A perennial in the grass family, lemon grass looks like a small leek, growing from a white base to cream then green, sometimes with purple veins. Young lemon grass has a tropical, fruity aroma and an herbal, citrusy flavor that diminishes as the plant ages. An essential ingredient in Southeast Asian cuisines, lemon grass is thought to have become popular in Thai cuisine to mask the gamey scent of meat. Older, tougher stalks are bruised to release its aroma before infusing broth, coconut milk or oil, then discarded. Tender stalks often are minced and used without removing.
Spicier and more pungent than more-common Italian basil, Thai basil has a distinct anise flavor when eaten raw. It’s also sturdier, so it stands up to cooking when added at the end of stir-fries, green curry or dishes like pad ki mao, or drunken noodles.
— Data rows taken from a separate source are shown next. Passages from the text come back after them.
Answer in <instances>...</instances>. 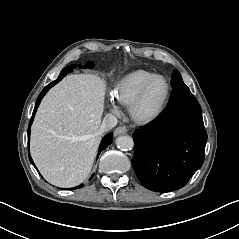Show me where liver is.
<instances>
[{
	"label": "liver",
	"instance_id": "1",
	"mask_svg": "<svg viewBox=\"0 0 239 239\" xmlns=\"http://www.w3.org/2000/svg\"><path fill=\"white\" fill-rule=\"evenodd\" d=\"M103 84L69 75L43 99L31 132L32 158L44 178L60 187L85 180L101 139Z\"/></svg>",
	"mask_w": 239,
	"mask_h": 239
}]
</instances>
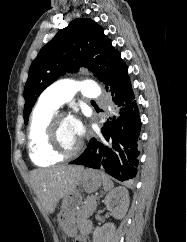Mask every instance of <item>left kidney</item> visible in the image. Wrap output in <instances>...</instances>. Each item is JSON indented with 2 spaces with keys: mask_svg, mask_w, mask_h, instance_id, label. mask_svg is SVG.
<instances>
[{
  "mask_svg": "<svg viewBox=\"0 0 187 242\" xmlns=\"http://www.w3.org/2000/svg\"><path fill=\"white\" fill-rule=\"evenodd\" d=\"M104 203L116 219H122L130 203L128 190L125 187L114 188L106 195ZM114 232L115 226L112 223L96 227L93 232V242H109Z\"/></svg>",
  "mask_w": 187,
  "mask_h": 242,
  "instance_id": "obj_1",
  "label": "left kidney"
}]
</instances>
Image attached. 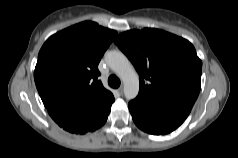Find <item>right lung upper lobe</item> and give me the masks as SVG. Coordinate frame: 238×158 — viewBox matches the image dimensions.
<instances>
[{"label": "right lung upper lobe", "mask_w": 238, "mask_h": 158, "mask_svg": "<svg viewBox=\"0 0 238 158\" xmlns=\"http://www.w3.org/2000/svg\"><path fill=\"white\" fill-rule=\"evenodd\" d=\"M117 32L85 21L52 35L42 46L34 79L44 106L114 100L98 80V64Z\"/></svg>", "instance_id": "obj_1"}]
</instances>
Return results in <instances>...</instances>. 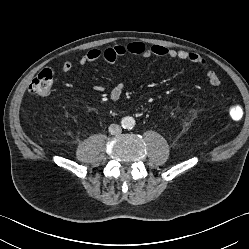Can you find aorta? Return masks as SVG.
Wrapping results in <instances>:
<instances>
[{
	"label": "aorta",
	"instance_id": "obj_1",
	"mask_svg": "<svg viewBox=\"0 0 249 249\" xmlns=\"http://www.w3.org/2000/svg\"><path fill=\"white\" fill-rule=\"evenodd\" d=\"M135 123V119L131 116H127L122 119V126L125 129H132L135 126Z\"/></svg>",
	"mask_w": 249,
	"mask_h": 249
}]
</instances>
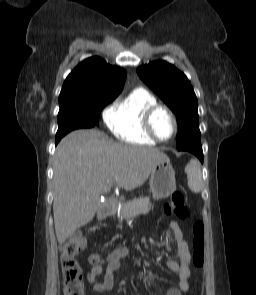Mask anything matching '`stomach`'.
<instances>
[{
    "instance_id": "0dacf381",
    "label": "stomach",
    "mask_w": 256,
    "mask_h": 295,
    "mask_svg": "<svg viewBox=\"0 0 256 295\" xmlns=\"http://www.w3.org/2000/svg\"><path fill=\"white\" fill-rule=\"evenodd\" d=\"M149 183L154 199L166 198L176 190L175 171L169 158L157 163Z\"/></svg>"
}]
</instances>
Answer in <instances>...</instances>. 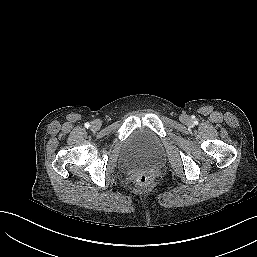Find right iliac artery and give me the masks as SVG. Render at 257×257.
Here are the masks:
<instances>
[{
	"label": "right iliac artery",
	"mask_w": 257,
	"mask_h": 257,
	"mask_svg": "<svg viewBox=\"0 0 257 257\" xmlns=\"http://www.w3.org/2000/svg\"><path fill=\"white\" fill-rule=\"evenodd\" d=\"M85 127H86V128H89V127H90V124H89V123H85Z\"/></svg>",
	"instance_id": "right-iliac-artery-1"
}]
</instances>
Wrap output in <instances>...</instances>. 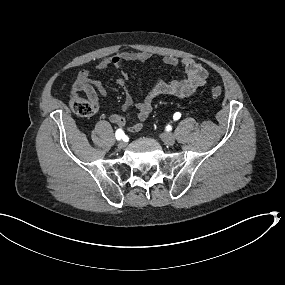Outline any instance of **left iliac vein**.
<instances>
[{
    "instance_id": "4c4485c4",
    "label": "left iliac vein",
    "mask_w": 285,
    "mask_h": 285,
    "mask_svg": "<svg viewBox=\"0 0 285 285\" xmlns=\"http://www.w3.org/2000/svg\"><path fill=\"white\" fill-rule=\"evenodd\" d=\"M161 139L164 142V144L169 146L173 145L175 142V137L171 133L162 135Z\"/></svg>"
}]
</instances>
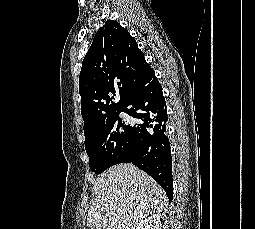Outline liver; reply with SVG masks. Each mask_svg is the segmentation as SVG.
<instances>
[{
  "label": "liver",
  "mask_w": 255,
  "mask_h": 229,
  "mask_svg": "<svg viewBox=\"0 0 255 229\" xmlns=\"http://www.w3.org/2000/svg\"><path fill=\"white\" fill-rule=\"evenodd\" d=\"M87 226L93 229H136L149 214L166 203L162 187L131 163L114 165L93 184Z\"/></svg>",
  "instance_id": "1"
}]
</instances>
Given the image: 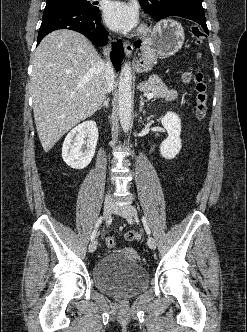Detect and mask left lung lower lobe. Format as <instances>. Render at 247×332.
Instances as JSON below:
<instances>
[{"label": "left lung lower lobe", "mask_w": 247, "mask_h": 332, "mask_svg": "<svg viewBox=\"0 0 247 332\" xmlns=\"http://www.w3.org/2000/svg\"><path fill=\"white\" fill-rule=\"evenodd\" d=\"M169 16H178V17H182V18L194 21L201 26V28L205 31L206 34H209L208 28L206 25L205 12L202 10L175 9V10H172V11L166 13L163 18H166ZM136 46H138V45L136 44Z\"/></svg>", "instance_id": "1"}]
</instances>
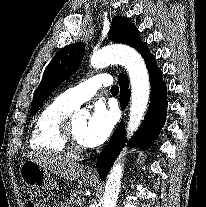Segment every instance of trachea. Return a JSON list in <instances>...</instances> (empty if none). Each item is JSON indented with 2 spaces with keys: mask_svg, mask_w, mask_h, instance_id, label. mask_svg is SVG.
<instances>
[{
  "mask_svg": "<svg viewBox=\"0 0 206 207\" xmlns=\"http://www.w3.org/2000/svg\"><path fill=\"white\" fill-rule=\"evenodd\" d=\"M111 92L112 93H118L119 92V87L117 85H114L111 87Z\"/></svg>",
  "mask_w": 206,
  "mask_h": 207,
  "instance_id": "1",
  "label": "trachea"
}]
</instances>
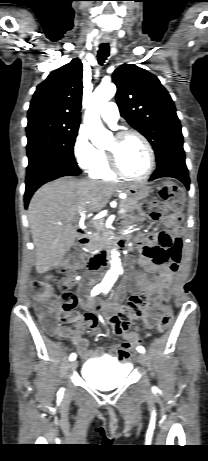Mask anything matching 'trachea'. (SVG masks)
<instances>
[{
  "label": "trachea",
  "mask_w": 208,
  "mask_h": 461,
  "mask_svg": "<svg viewBox=\"0 0 208 461\" xmlns=\"http://www.w3.org/2000/svg\"><path fill=\"white\" fill-rule=\"evenodd\" d=\"M108 56H109V45L107 43H103L99 47L98 63L102 65Z\"/></svg>",
  "instance_id": "1"
}]
</instances>
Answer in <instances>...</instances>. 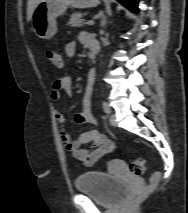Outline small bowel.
Masks as SVG:
<instances>
[{
  "label": "small bowel",
  "instance_id": "c3829d8e",
  "mask_svg": "<svg viewBox=\"0 0 188 213\" xmlns=\"http://www.w3.org/2000/svg\"><path fill=\"white\" fill-rule=\"evenodd\" d=\"M91 35L83 33L80 37L81 43L89 46V39ZM76 52V43L69 42L65 46V54L72 57ZM56 67L63 65V59L59 55V62L50 60ZM90 73L95 74L94 70L89 71V83L92 82ZM61 91L66 92L68 95L72 94L73 83L69 76L61 77L55 80L51 86L50 98L52 101L57 102L61 98ZM54 116L56 121L60 124V138L65 149L78 161L83 162L85 165H93L98 162L103 156L114 151L115 144L112 140L107 138L102 132L91 129L81 133L77 138L71 139L65 128V116L61 110H55ZM74 122L77 124L96 125L97 120L92 114L91 110V96L87 93L83 101V110L74 116Z\"/></svg>",
  "mask_w": 188,
  "mask_h": 213
}]
</instances>
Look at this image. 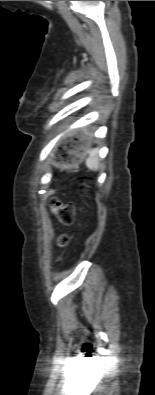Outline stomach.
<instances>
[{"mask_svg": "<svg viewBox=\"0 0 155 395\" xmlns=\"http://www.w3.org/2000/svg\"><path fill=\"white\" fill-rule=\"evenodd\" d=\"M85 142H83V144L77 146L75 148V150L73 151V162H75L76 160H83L84 157L87 155L88 150L86 149V147L84 146Z\"/></svg>", "mask_w": 155, "mask_h": 395, "instance_id": "obj_1", "label": "stomach"}]
</instances>
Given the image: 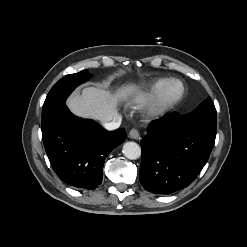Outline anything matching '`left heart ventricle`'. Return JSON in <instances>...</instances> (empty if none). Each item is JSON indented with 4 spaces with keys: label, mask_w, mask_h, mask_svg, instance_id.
I'll return each instance as SVG.
<instances>
[{
    "label": "left heart ventricle",
    "mask_w": 247,
    "mask_h": 247,
    "mask_svg": "<svg viewBox=\"0 0 247 247\" xmlns=\"http://www.w3.org/2000/svg\"><path fill=\"white\" fill-rule=\"evenodd\" d=\"M179 91V85L178 84H172L168 89V97L175 96Z\"/></svg>",
    "instance_id": "obj_1"
}]
</instances>
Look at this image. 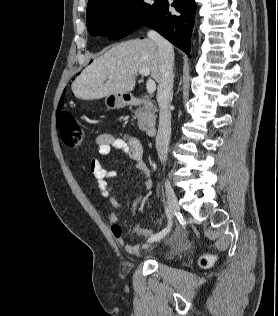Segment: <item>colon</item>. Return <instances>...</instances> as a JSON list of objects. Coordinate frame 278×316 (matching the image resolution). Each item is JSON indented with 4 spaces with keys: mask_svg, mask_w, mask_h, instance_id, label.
<instances>
[{
    "mask_svg": "<svg viewBox=\"0 0 278 316\" xmlns=\"http://www.w3.org/2000/svg\"><path fill=\"white\" fill-rule=\"evenodd\" d=\"M57 127L66 147L75 149L86 143L85 132L71 114L60 112L57 116ZM211 261L210 257L204 256L200 259V265L204 268L209 267Z\"/></svg>",
    "mask_w": 278,
    "mask_h": 316,
    "instance_id": "obj_1",
    "label": "colon"
}]
</instances>
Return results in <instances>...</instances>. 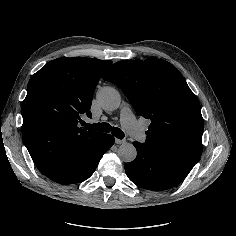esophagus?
<instances>
[{
    "label": "esophagus",
    "mask_w": 236,
    "mask_h": 236,
    "mask_svg": "<svg viewBox=\"0 0 236 236\" xmlns=\"http://www.w3.org/2000/svg\"><path fill=\"white\" fill-rule=\"evenodd\" d=\"M125 141L124 140H122V139H117V138H115V143L116 144H122V143H124Z\"/></svg>",
    "instance_id": "1"
}]
</instances>
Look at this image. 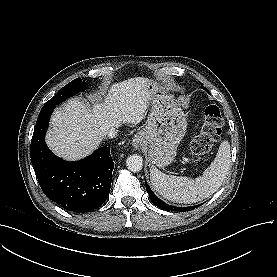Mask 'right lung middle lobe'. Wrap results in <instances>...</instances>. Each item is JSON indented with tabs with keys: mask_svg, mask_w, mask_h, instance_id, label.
<instances>
[{
	"mask_svg": "<svg viewBox=\"0 0 277 277\" xmlns=\"http://www.w3.org/2000/svg\"><path fill=\"white\" fill-rule=\"evenodd\" d=\"M85 88L86 84L82 82L81 78H77L65 85L54 97H52L43 106V108L55 106Z\"/></svg>",
	"mask_w": 277,
	"mask_h": 277,
	"instance_id": "right-lung-middle-lobe-1",
	"label": "right lung middle lobe"
}]
</instances>
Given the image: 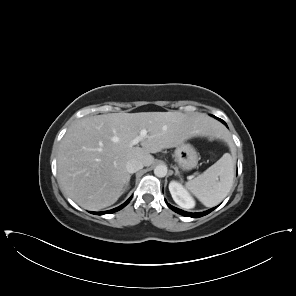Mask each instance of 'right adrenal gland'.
Returning <instances> with one entry per match:
<instances>
[{"mask_svg":"<svg viewBox=\"0 0 296 296\" xmlns=\"http://www.w3.org/2000/svg\"><path fill=\"white\" fill-rule=\"evenodd\" d=\"M130 178H131V175L129 176V179H128V182H127V184H126V186H125V189H127V187L129 186ZM125 189H124V190H125Z\"/></svg>","mask_w":296,"mask_h":296,"instance_id":"obj_1","label":"right adrenal gland"}]
</instances>
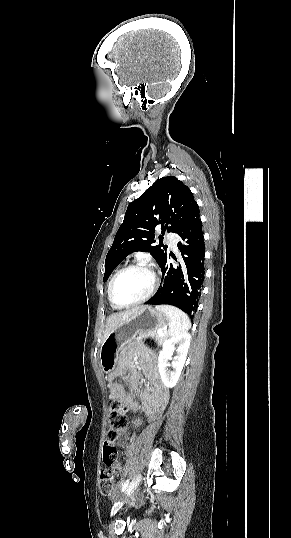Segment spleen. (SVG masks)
Instances as JSON below:
<instances>
[{
	"label": "spleen",
	"instance_id": "3e777b00",
	"mask_svg": "<svg viewBox=\"0 0 291 538\" xmlns=\"http://www.w3.org/2000/svg\"><path fill=\"white\" fill-rule=\"evenodd\" d=\"M156 310L163 312L169 320L168 334L170 336L180 335L190 329L189 317L179 308L171 305H157Z\"/></svg>",
	"mask_w": 291,
	"mask_h": 538
}]
</instances>
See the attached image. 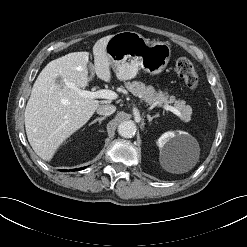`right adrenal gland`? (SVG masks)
Returning a JSON list of instances; mask_svg holds the SVG:
<instances>
[{"label": "right adrenal gland", "mask_w": 247, "mask_h": 247, "mask_svg": "<svg viewBox=\"0 0 247 247\" xmlns=\"http://www.w3.org/2000/svg\"><path fill=\"white\" fill-rule=\"evenodd\" d=\"M104 119H106V116H104V117H98V118H96L95 120H93L91 123H89V126L92 125V124H94V123H96V122H99V125H100L101 122H102Z\"/></svg>", "instance_id": "2a0ac1e0"}]
</instances>
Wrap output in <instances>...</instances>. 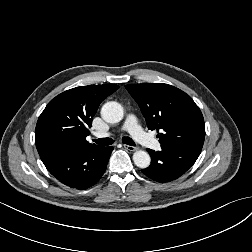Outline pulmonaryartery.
Returning <instances> with one entry per match:
<instances>
[{"label":"pulmonary artery","mask_w":252,"mask_h":252,"mask_svg":"<svg viewBox=\"0 0 252 252\" xmlns=\"http://www.w3.org/2000/svg\"><path fill=\"white\" fill-rule=\"evenodd\" d=\"M122 129L127 130L132 135V137L141 145L150 149H154V150H157L160 148L159 141L155 139L154 137H152L151 135L144 132V130L139 125V122L136 116L129 115ZM96 136L104 137V136H107V134L96 133Z\"/></svg>","instance_id":"e3ab8cb5"}]
</instances>
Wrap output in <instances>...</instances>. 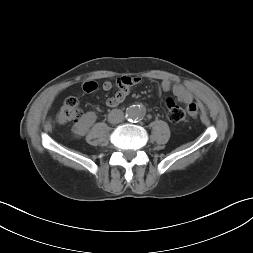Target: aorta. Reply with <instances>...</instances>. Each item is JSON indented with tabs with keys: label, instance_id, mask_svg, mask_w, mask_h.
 I'll return each mask as SVG.
<instances>
[{
	"label": "aorta",
	"instance_id": "obj_1",
	"mask_svg": "<svg viewBox=\"0 0 253 253\" xmlns=\"http://www.w3.org/2000/svg\"><path fill=\"white\" fill-rule=\"evenodd\" d=\"M126 116L130 120H141L145 116V109L139 105H132L126 110Z\"/></svg>",
	"mask_w": 253,
	"mask_h": 253
}]
</instances>
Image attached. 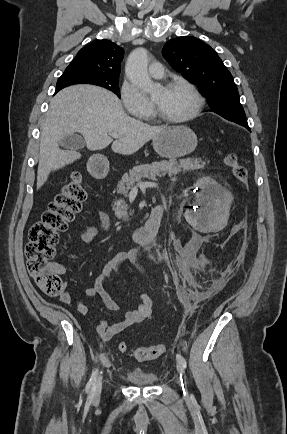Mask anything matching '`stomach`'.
Listing matches in <instances>:
<instances>
[{"instance_id": "0dacf381", "label": "stomach", "mask_w": 287, "mask_h": 434, "mask_svg": "<svg viewBox=\"0 0 287 434\" xmlns=\"http://www.w3.org/2000/svg\"><path fill=\"white\" fill-rule=\"evenodd\" d=\"M196 134L186 126L167 127L162 133L153 138V148L164 158L176 159L193 152L197 146ZM104 159L100 155L95 156Z\"/></svg>"}]
</instances>
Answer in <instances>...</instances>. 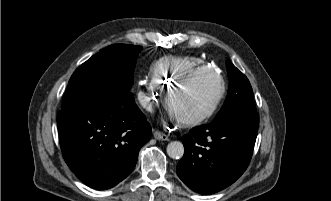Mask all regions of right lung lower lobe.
I'll list each match as a JSON object with an SVG mask.
<instances>
[{"instance_id":"1","label":"right lung lower lobe","mask_w":331,"mask_h":201,"mask_svg":"<svg viewBox=\"0 0 331 201\" xmlns=\"http://www.w3.org/2000/svg\"><path fill=\"white\" fill-rule=\"evenodd\" d=\"M57 125L67 165L83 183L100 190L132 172L152 132L131 92L61 110Z\"/></svg>"}]
</instances>
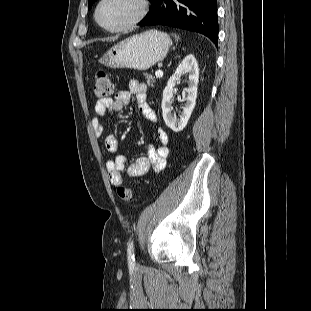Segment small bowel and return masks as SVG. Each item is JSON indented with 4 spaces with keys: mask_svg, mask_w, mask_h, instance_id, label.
I'll return each instance as SVG.
<instances>
[{
    "mask_svg": "<svg viewBox=\"0 0 311 311\" xmlns=\"http://www.w3.org/2000/svg\"><path fill=\"white\" fill-rule=\"evenodd\" d=\"M146 85L137 80H131L128 90H119L114 97L100 99L94 107V114L90 124L95 136L99 137L103 132V117L107 112L120 113L134 98L143 116L151 123L157 122V115L147 102ZM156 135L159 146L149 145L147 155L141 156L134 162L129 163L127 155H117L106 162V170L111 184L118 186L122 183L123 173L131 177H140L150 170L160 172L166 162L169 153L168 133L163 128H157ZM108 152H116L119 147L118 137L115 133L106 135L104 140Z\"/></svg>",
    "mask_w": 311,
    "mask_h": 311,
    "instance_id": "obj_1",
    "label": "small bowel"
}]
</instances>
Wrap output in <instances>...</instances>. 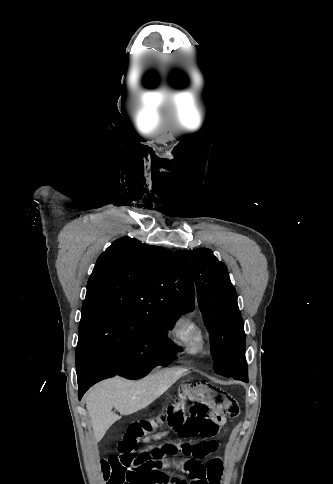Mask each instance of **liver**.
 Masks as SVG:
<instances>
[{"label":"liver","instance_id":"liver-1","mask_svg":"<svg viewBox=\"0 0 333 484\" xmlns=\"http://www.w3.org/2000/svg\"><path fill=\"white\" fill-rule=\"evenodd\" d=\"M185 371L169 368L139 381L116 376L94 385L88 391L85 401L96 442L121 418L112 412L113 407L121 415L135 413L160 397Z\"/></svg>","mask_w":333,"mask_h":484}]
</instances>
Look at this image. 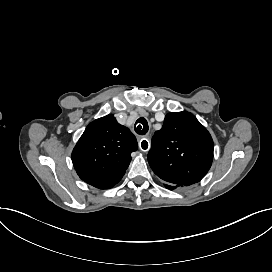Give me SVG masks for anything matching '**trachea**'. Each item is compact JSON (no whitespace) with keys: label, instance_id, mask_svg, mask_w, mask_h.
<instances>
[{"label":"trachea","instance_id":"trachea-1","mask_svg":"<svg viewBox=\"0 0 272 272\" xmlns=\"http://www.w3.org/2000/svg\"><path fill=\"white\" fill-rule=\"evenodd\" d=\"M138 126L135 127V132L139 135H146L148 132V123L145 118H139L136 122Z\"/></svg>","mask_w":272,"mask_h":272}]
</instances>
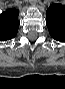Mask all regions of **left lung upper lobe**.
<instances>
[{
  "label": "left lung upper lobe",
  "instance_id": "obj_1",
  "mask_svg": "<svg viewBox=\"0 0 65 89\" xmlns=\"http://www.w3.org/2000/svg\"><path fill=\"white\" fill-rule=\"evenodd\" d=\"M46 25L50 35L57 41L65 42V6L50 5L46 11Z\"/></svg>",
  "mask_w": 65,
  "mask_h": 89
}]
</instances>
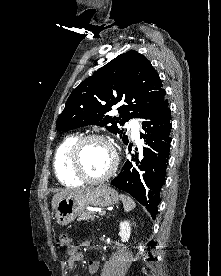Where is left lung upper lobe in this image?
<instances>
[{
    "label": "left lung upper lobe",
    "instance_id": "5c2ea615",
    "mask_svg": "<svg viewBox=\"0 0 221 276\" xmlns=\"http://www.w3.org/2000/svg\"><path fill=\"white\" fill-rule=\"evenodd\" d=\"M164 96L165 90L150 61L131 50L111 60L73 90L57 119L56 129L105 126L128 144V136L118 124L133 117L144 119L165 100ZM116 104L121 105L119 117L109 115Z\"/></svg>",
    "mask_w": 221,
    "mask_h": 276
}]
</instances>
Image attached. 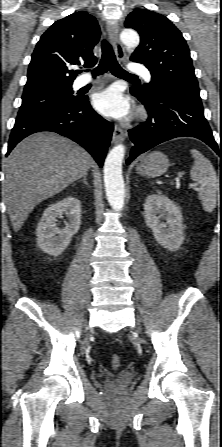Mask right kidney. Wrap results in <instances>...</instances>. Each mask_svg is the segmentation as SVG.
Returning a JSON list of instances; mask_svg holds the SVG:
<instances>
[{
  "instance_id": "obj_1",
  "label": "right kidney",
  "mask_w": 222,
  "mask_h": 447,
  "mask_svg": "<svg viewBox=\"0 0 222 447\" xmlns=\"http://www.w3.org/2000/svg\"><path fill=\"white\" fill-rule=\"evenodd\" d=\"M68 217L65 228L56 226L57 218ZM81 225V202L72 196H68L54 204H51L43 213L37 229V244L39 248L52 256L60 255L70 244L71 238L76 234Z\"/></svg>"
}]
</instances>
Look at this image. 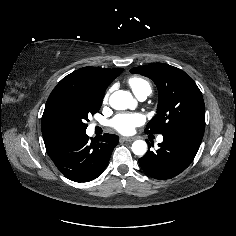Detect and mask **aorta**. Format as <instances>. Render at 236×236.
Listing matches in <instances>:
<instances>
[{
	"mask_svg": "<svg viewBox=\"0 0 236 236\" xmlns=\"http://www.w3.org/2000/svg\"><path fill=\"white\" fill-rule=\"evenodd\" d=\"M134 102L132 95L124 90L115 91L109 98V104L113 109H127ZM132 151L135 155L143 156L147 152V143L143 140H136L132 144Z\"/></svg>",
	"mask_w": 236,
	"mask_h": 236,
	"instance_id": "1",
	"label": "aorta"
}]
</instances>
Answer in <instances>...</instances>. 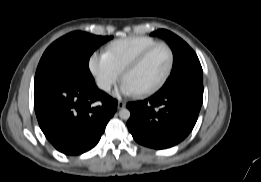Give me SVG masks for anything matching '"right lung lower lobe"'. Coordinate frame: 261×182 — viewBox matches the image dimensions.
Returning a JSON list of instances; mask_svg holds the SVG:
<instances>
[{"label":"right lung lower lobe","mask_w":261,"mask_h":182,"mask_svg":"<svg viewBox=\"0 0 261 182\" xmlns=\"http://www.w3.org/2000/svg\"><path fill=\"white\" fill-rule=\"evenodd\" d=\"M100 101L101 105L92 107ZM34 107L41 130L66 155L82 154L100 140L117 101L97 86L83 87L65 74L34 82Z\"/></svg>","instance_id":"right-lung-lower-lobe-1"}]
</instances>
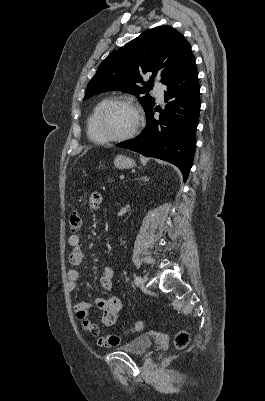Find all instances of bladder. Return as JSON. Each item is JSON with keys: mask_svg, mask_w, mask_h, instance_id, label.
Wrapping results in <instances>:
<instances>
[{"mask_svg": "<svg viewBox=\"0 0 265 401\" xmlns=\"http://www.w3.org/2000/svg\"><path fill=\"white\" fill-rule=\"evenodd\" d=\"M153 345V340L147 336L135 337L131 342L118 347L133 355H143Z\"/></svg>", "mask_w": 265, "mask_h": 401, "instance_id": "obj_1", "label": "bladder"}]
</instances>
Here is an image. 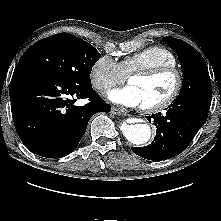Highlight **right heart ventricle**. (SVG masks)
<instances>
[{"label":"right heart ventricle","instance_id":"e07e8e85","mask_svg":"<svg viewBox=\"0 0 221 221\" xmlns=\"http://www.w3.org/2000/svg\"><path fill=\"white\" fill-rule=\"evenodd\" d=\"M121 70L127 76L133 71L149 69L158 66H176L175 55L162 46H150L144 48L126 58L119 63Z\"/></svg>","mask_w":221,"mask_h":221}]
</instances>
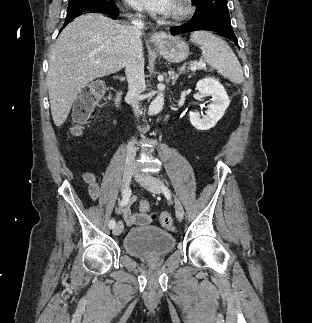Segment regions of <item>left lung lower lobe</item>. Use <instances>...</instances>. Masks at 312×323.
Segmentation results:
<instances>
[{"label":"left lung lower lobe","instance_id":"obj_1","mask_svg":"<svg viewBox=\"0 0 312 323\" xmlns=\"http://www.w3.org/2000/svg\"><path fill=\"white\" fill-rule=\"evenodd\" d=\"M197 30L216 32L218 35L234 41L238 46L237 38L230 24V17L227 15H214L206 17L204 20L196 22L189 21L181 26L170 28V32L173 35L185 34Z\"/></svg>","mask_w":312,"mask_h":323}]
</instances>
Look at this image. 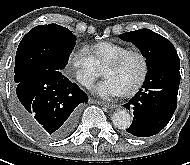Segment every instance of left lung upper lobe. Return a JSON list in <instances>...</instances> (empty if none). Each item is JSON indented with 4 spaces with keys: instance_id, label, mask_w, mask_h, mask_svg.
Listing matches in <instances>:
<instances>
[{
    "instance_id": "obj_1",
    "label": "left lung upper lobe",
    "mask_w": 190,
    "mask_h": 165,
    "mask_svg": "<svg viewBox=\"0 0 190 165\" xmlns=\"http://www.w3.org/2000/svg\"><path fill=\"white\" fill-rule=\"evenodd\" d=\"M119 37L122 40L132 42L139 48L146 58L148 69L160 62L179 58L175 47L168 39L149 29L123 33Z\"/></svg>"
}]
</instances>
The thin, tapered leaves sprout purple from the stalk and turn green as the plant ages. It’s different from another variety intrinsic to Thai cuisine, holy basil, which has sawtoothed leaves that are peppery, rather than sweet.
Key to the cuisines of Malaysia, Indonesia and Thailand, the long, bright green leaves resemble huge blades of grass. They carry a slightly sweet, soft floral aroma that is remarkably rice-like, bordering on grassy vanilla mixed with almonds and coconut. Leaves must be boiled or bruised to release their flavor—they’re tied in a knot and added to rice cooking water—or they are used to wrap meat before steaming or grilling. Pandan traditionally was ground into a paste to flavor desserts, but now extracts and powders do that work.